From the feature importance plots (Figure 10, Figure 11 and Figure 13), different data combinations of variables were used to train the RF, XGBoost, and PLSR algorithms, including the top three spectral bands, all spectral bands, the top six VIs, and all spectral features combined (i.e., spectral bands and VIs) (see Table 3).
We analyzed the spectral bands (top 3 bands based on variable importance and all five spectral bands) as input variables in the three algorithms. The top three spectral bands based on feature importance for each algorithm (Figure 10, 11 and 13) are as follows: (red-edge, red, green), (green, blue, red-edge), and (red-edge, NIR, blue) for the RF, XGBoost, and PLSR, respectively. The five spectral bands used as predictors in all the algorithms include: red-edge, red, green, NIR, and blue. The results showed that incorporating all the spectral bands in the three algorithms as predictor variables led to improved LAI estimation accuracy compared to using only the top three bands based on feature importance (see Table 3).
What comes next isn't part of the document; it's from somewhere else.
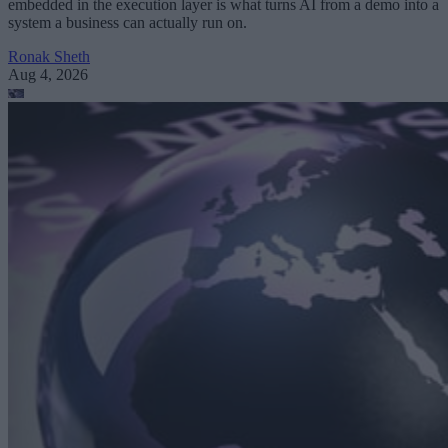
embedded in the execution layer is what turns AI from a demo into a
system a business can actually run on.
Ronak Sheth
Aug 4, 2026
Meanwhile, assessing based on the values of %IncMSE > 6.4, Gain% > 4%, and loading value ≥ 0.261 as shown in Figure 10, 11 and 13, respectively, we selected the top six VIs (gNDVI, RTVIcore, SR, NDVI, CIgreen, MSAVI), (RTVIcore, CIgreen, MSAVI, SRre, MTVI2, VARI), and (MSAVI, RTVIcore, gNDVI, NDVIre, SAVI, NDVI) as the best predictors for the estimation of peanut LAI using the RF, XGBoost, and PLSR, respectively. Our results demonstrate that VIs derived from spectral bands provide superior model accuracy in estimating LAI compared to the use of spectral bands alone (see Table 3). These findings are consistent with the results of Tunca et al. (2024), who reported that using VIs computed from multiple spectral bands as input features were more effective for estimating sorghum LAI than using individual spectral bands alone. Similar findings were reported by Dube et al. (2017), who demonstrated that integrating VIs with traditional RGBNIR bands from RapidEye imagery improved LAI estimation accuracy by approximately 20% compared to using red, green, blue, and near-infrared (RGBNIR) bands or RGBNIR indices as independent predictor variables. In contrast to our findings, Chatterjee et al. (2025) found that reflectance-based models outperformed vegetation index-based models, particularly during the mid to late vegetative stage of corn growth (by 5–15%) and at the silking stage (by 25%). According to Chatterjee et al. (2025), the superior performance of reflectance-based models was primarily attributed to the red-edge and NIR bands, due to their increased sensitivity to higher LAI values.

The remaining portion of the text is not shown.